The Anti-Defamation League recently put out a report called “Rage Grows in America: Anti-Government Conspiracies.” It’s not a fun read, but it underscores some of the irrational anger I’ve been seeing out there.

“What characterizes this anti-government hostility is a shared belief that Obama and his administration actually pose a threat to the future of the United States. Some accuse Obama of plotting to bring socialism to the United States, while others claim he will bring about Nazism or fascism. All believe that Obama and his administration will trample on individual freedoms and civil liberties, due to some sinister agenda, and they see his economic and social policies as manifestations of this agenda. In particular anti-government activists used the issue of health care reform as a rallying point, accusing Obama and his administration of dark designs ranging from “socialized medicine” to “death panels,” even when the Obama administration had not come out with a specific health care reform plan. Some even compared the Obama administration’s intentions to Nazi eugenics programs.

“Some of these assertions are motivated by prejudice, but more common is an intense strain of anti-government distrust and anger, colored by a streak of paranoia and belief in conspiracies. These sentiments are present both in mainstream and “grass-roots” movements as well as in extreme anti-government movements such as a resurgent militia movement. Ultimately, this anti-government anger, if it continues to grow in intensity and scope, may result in an increase in anti-government extremists and the potential for a rise of violent anti-government acts.”

You Should Be Reading Ezra Klein Every Day

At least if you care about health care reform.

Day after day, he delivers great stuff on health care and other economic policy. He’s able to play the policy wonk, political insider, and sharp-eyed blogger, providing lots of information in small bundles that are easy to digest. Some great recent quotes:

“If you had tuned in six months ago for 10 minutes, you would have had all the information necessary to predict exactly where we'd be today. Democrats commanded exactly 60 votes, which meant that they had enough potential supporters to overcome a filibuster, but that each individual senator had sufficient leverage to extract enormous concessions in the final days. … Pretty much everything else has been a distraction, at least so far as the bill's ultimate fortune is concerned. The chaos of August didn't change a single vote. The Gang of Six didn't net firm bipartisan support. The president's speech didn't end the controversies. The deficit reduction embedded in the bill didn't assure a large majority.”

Or: “One of the costs of not passing health-care reform, it seems, is that policies in the individual market will cost about 23 percent more than they will under reform. A vote against change is, in effect, a vote for that.”
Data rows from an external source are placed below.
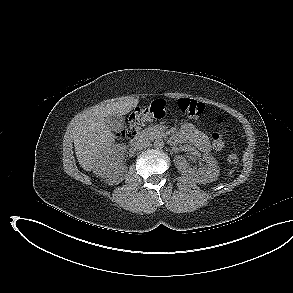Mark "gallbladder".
Listing matches in <instances>:
<instances>
[{
    "mask_svg": "<svg viewBox=\"0 0 293 293\" xmlns=\"http://www.w3.org/2000/svg\"><path fill=\"white\" fill-rule=\"evenodd\" d=\"M106 126L114 132L121 131L125 125V119L120 115H109L105 118Z\"/></svg>",
    "mask_w": 293,
    "mask_h": 293,
    "instance_id": "gallbladder-1",
    "label": "gallbladder"
}]
</instances>
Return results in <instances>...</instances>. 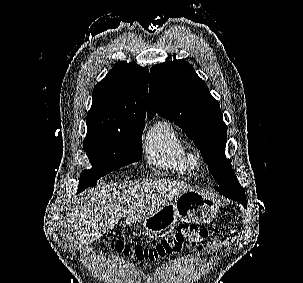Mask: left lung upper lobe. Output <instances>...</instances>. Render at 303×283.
<instances>
[{
	"label": "left lung upper lobe",
	"mask_w": 303,
	"mask_h": 283,
	"mask_svg": "<svg viewBox=\"0 0 303 283\" xmlns=\"http://www.w3.org/2000/svg\"><path fill=\"white\" fill-rule=\"evenodd\" d=\"M158 113L174 122L193 140L218 183L219 193L245 191L225 157L227 126L219 103L206 83L184 60L166 61L152 66L148 97V118Z\"/></svg>",
	"instance_id": "obj_1"
}]
</instances>
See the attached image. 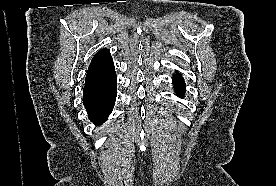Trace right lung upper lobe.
<instances>
[{"instance_id":"right-lung-upper-lobe-1","label":"right lung upper lobe","mask_w":276,"mask_h":186,"mask_svg":"<svg viewBox=\"0 0 276 186\" xmlns=\"http://www.w3.org/2000/svg\"><path fill=\"white\" fill-rule=\"evenodd\" d=\"M115 75L114 63L109 50L102 49L93 57L89 65L85 84L103 82Z\"/></svg>"}]
</instances>
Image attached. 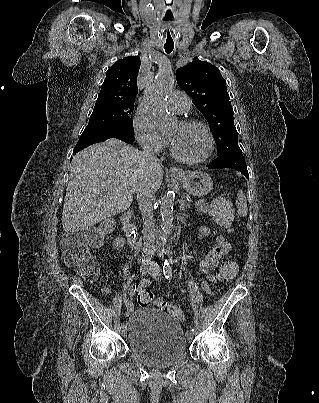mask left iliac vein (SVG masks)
I'll return each mask as SVG.
<instances>
[{
	"instance_id": "4c4485c4",
	"label": "left iliac vein",
	"mask_w": 319,
	"mask_h": 403,
	"mask_svg": "<svg viewBox=\"0 0 319 403\" xmlns=\"http://www.w3.org/2000/svg\"><path fill=\"white\" fill-rule=\"evenodd\" d=\"M151 270H152V274H151V275H152L155 279L160 280V278H161V271H160V269L158 268V266H157L156 264H152ZM186 337H187V340H188V341H191V340L193 339V333H192V332L187 333Z\"/></svg>"
}]
</instances>
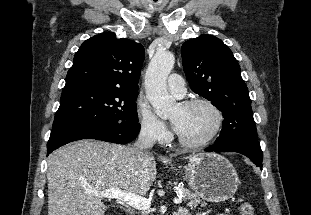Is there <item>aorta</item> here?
I'll use <instances>...</instances> for the list:
<instances>
[{"mask_svg":"<svg viewBox=\"0 0 311 215\" xmlns=\"http://www.w3.org/2000/svg\"><path fill=\"white\" fill-rule=\"evenodd\" d=\"M175 57L169 51H159L152 58L145 75L146 97L160 118H167L176 104L167 92L166 80L174 67Z\"/></svg>","mask_w":311,"mask_h":215,"instance_id":"762f6f07","label":"aorta"}]
</instances>
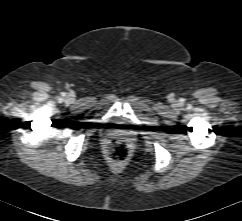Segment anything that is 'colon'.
Wrapping results in <instances>:
<instances>
[{"mask_svg":"<svg viewBox=\"0 0 242 221\" xmlns=\"http://www.w3.org/2000/svg\"><path fill=\"white\" fill-rule=\"evenodd\" d=\"M107 154L114 162L125 161L129 156V147L123 141H111L107 146Z\"/></svg>","mask_w":242,"mask_h":221,"instance_id":"colon-1","label":"colon"}]
</instances>
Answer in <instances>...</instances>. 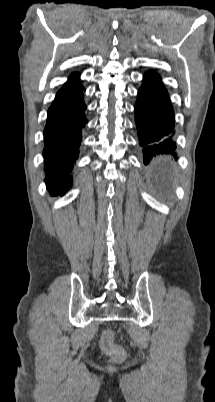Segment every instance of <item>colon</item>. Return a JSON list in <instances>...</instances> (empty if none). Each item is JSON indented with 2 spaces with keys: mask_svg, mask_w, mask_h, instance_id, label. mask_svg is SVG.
I'll use <instances>...</instances> for the list:
<instances>
[{
  "mask_svg": "<svg viewBox=\"0 0 215 402\" xmlns=\"http://www.w3.org/2000/svg\"><path fill=\"white\" fill-rule=\"evenodd\" d=\"M100 345L102 350L113 359L121 361L125 358L124 349L115 342L114 332L111 329H106L100 337Z\"/></svg>",
  "mask_w": 215,
  "mask_h": 402,
  "instance_id": "1",
  "label": "colon"
}]
</instances>
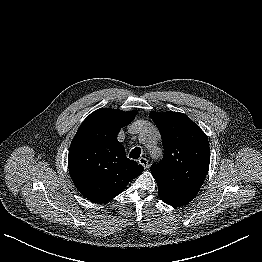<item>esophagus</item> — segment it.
I'll list each match as a JSON object with an SVG mask.
<instances>
[{
	"label": "esophagus",
	"instance_id": "esophagus-1",
	"mask_svg": "<svg viewBox=\"0 0 262 262\" xmlns=\"http://www.w3.org/2000/svg\"><path fill=\"white\" fill-rule=\"evenodd\" d=\"M138 162L144 167L147 168L148 167V160L144 157L139 158Z\"/></svg>",
	"mask_w": 262,
	"mask_h": 262
}]
</instances>
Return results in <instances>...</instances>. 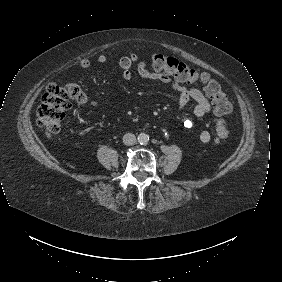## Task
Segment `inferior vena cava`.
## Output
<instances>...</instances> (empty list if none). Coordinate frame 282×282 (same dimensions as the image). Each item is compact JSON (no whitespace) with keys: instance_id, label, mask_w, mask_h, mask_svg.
<instances>
[{"instance_id":"602c4592","label":"inferior vena cava","mask_w":282,"mask_h":282,"mask_svg":"<svg viewBox=\"0 0 282 282\" xmlns=\"http://www.w3.org/2000/svg\"><path fill=\"white\" fill-rule=\"evenodd\" d=\"M137 140H136V136L133 133H126L123 136V143L127 146H131L136 144Z\"/></svg>"}]
</instances>
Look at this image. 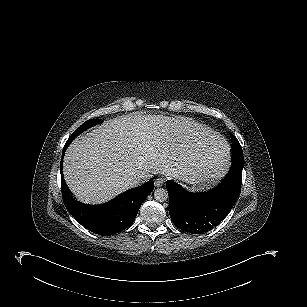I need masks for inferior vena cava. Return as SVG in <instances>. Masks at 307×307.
Wrapping results in <instances>:
<instances>
[{"mask_svg": "<svg viewBox=\"0 0 307 307\" xmlns=\"http://www.w3.org/2000/svg\"><path fill=\"white\" fill-rule=\"evenodd\" d=\"M147 180H149L147 175L144 176H138L132 179V181L129 183L130 187H136L143 183H145Z\"/></svg>", "mask_w": 307, "mask_h": 307, "instance_id": "602c4592", "label": "inferior vena cava"}]
</instances>
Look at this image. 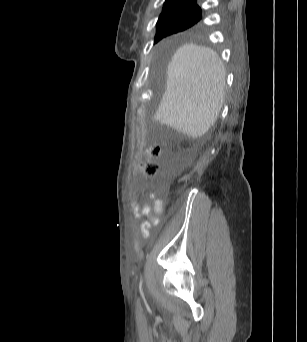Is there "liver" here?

Or: “We've had wars of necessity, wars of choice, and the escalations of those wars stretching across both good and bad economies, and both Democratic and Republican presidents. And none of them have been paid for. The political system is learning to think of war as an off-budget expense, which is bad both from the perspective of the deficit, but also from the perspective of forcing us to confront the costs and tradeoffs of war.”

Or this interesting insight into media and politics.

Doughnut Hole

Such a fun name for such a horrendous policy. Mmmm doughnut hole.

A friend who opposed HCR recently lambasted Medicare because her parents were caught in the doughnut hole. I told her that the health care reform legislation would fix that. Suddenly we stopped talking about the doughnut hole.

The point is, it IS a big bill. And it takes on a lot of problems. Lots of people will end up benefiting in small ways and large. Some new challenges and problems will be created. And it will cost a lot. But at least this President believes in paying for his big new programs.

Remember, the Doughnut hole was created as part of Medicare Part D, brought to us by a Republican administration and Congress that decided a $700 billion program financed entirely by deficit spending was a good idea. We really need to put those folks back in charge of the government.